An escapee, however, alerted the British garrison in Arcot, from where, accompanied by horse-pulled “galloper” guns, a cavalry squadron led by Colonel Rollo Gillespie rode off at once to Vellore and suppressed the mutiny. The mutineers and their supporters from Vellore town could have blocked Gillespie’s cavalry and the galloper guns at the fort’s gates but many of them chose instead to loot its coffers. These guns demolished rebel defences and the cavalry stormed in, cutting down every sepoy in its way. Also, as John Blakiston, an engineer in Gillespie’s force who had helped bring down one of the gates, would write,
Upwards of a hundred sepoys, who had sought refuge in the palace, were brought out…placed under a wall, and fired at… until they were all dispatched.
If about 200 Europeans were slain during the half-day mutiny, nearly 800 sepoys were probably killed in the reprisal, in which Indians among the Company’s troops joined. Many of the hundreds who fled from the fort were apprehended in different parts of the peninsula. After a military trial, 19 “ring-leaders” were executed in Vellore Fort, some being hanged, some shot, and a few blown from a cannon’s mouth. In a book published in 1829 in London, Blakiston would claim as “a curious fact…well attested by many persons present,” that vultures accompanied the condemned men
to the place of execution, and then kept hovering over the guns till the final flash, which scattered the fragments of bodies in the air, when…they caught in their talons many pieces of the quivering flesh before they could reach the ground.
We do not know if stories of this kind discredited the mutiny option, which would not be tried again by southern sepoys. Though not charged with a role in the mutiny, Fateh Haidar and his brothers were sent to Calcutta. Blakiston would write that:
This was a politic measure in more respects than one; for it not only removed them out of reach of former friends and adherents of their family, but it appeared to throw the odium of the conspiracy upon them, instead of permitting it to rest on the native army, whose loyalty and attachment it would not have been prudent to question.

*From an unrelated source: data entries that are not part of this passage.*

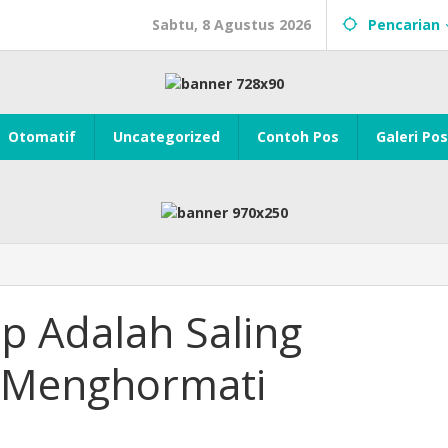
Sabtu, 8 Agustus 2026
Pencarian
Otomatif
Uncategorized
Contoh Pos
Galeri Pos
p Adalah Saling
 Menghormati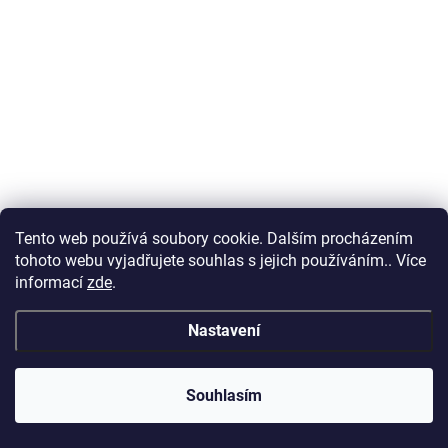
Tento web používá soubory cookie. Dalším procházením
tohoto webu vyjadřujete souhlas s jejich používáním.. Více
informací
zde
.
Nastavení
Souhlasím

Discovering the identities of the Indians in the British force that retook Vellore Fort, or in other British forces of this period, is not easy. Asking why Indians fought “with such skill and ferocity in the British interest,” and also probing their identities, the scholar Vithal Rajan seems to find that recruits were often marked down as “Telingas,” “Gentoos” or “Malabars.” While these labels do not take us very far, many Indian soldiers appeared to bear, according to Rajan, the caste names of “untouchables” and a goodly proportion of every regiment seems to have been made up of “Mussalmans…” Adds Rajan:
It makes perfect sense…that the men, discriminated against by a caste-ridden society, gravitated to a service that treated them honourably. If they experienced any dishonourable treatment from any British officer, they [again] fearlessly rebelled even at the cost of their lives.
We may end our glimpse of the Vellore Mutiny by noting that it resulted in the recall of the orders regarding hats, beards, and facial ash, as also the recall from India of the Madras governor, William Bentinck. In 1828, however, Bentinck would return to Calcutta and preside over the legal abolition of sati, with the aid of Raja Ram Mohan Roy.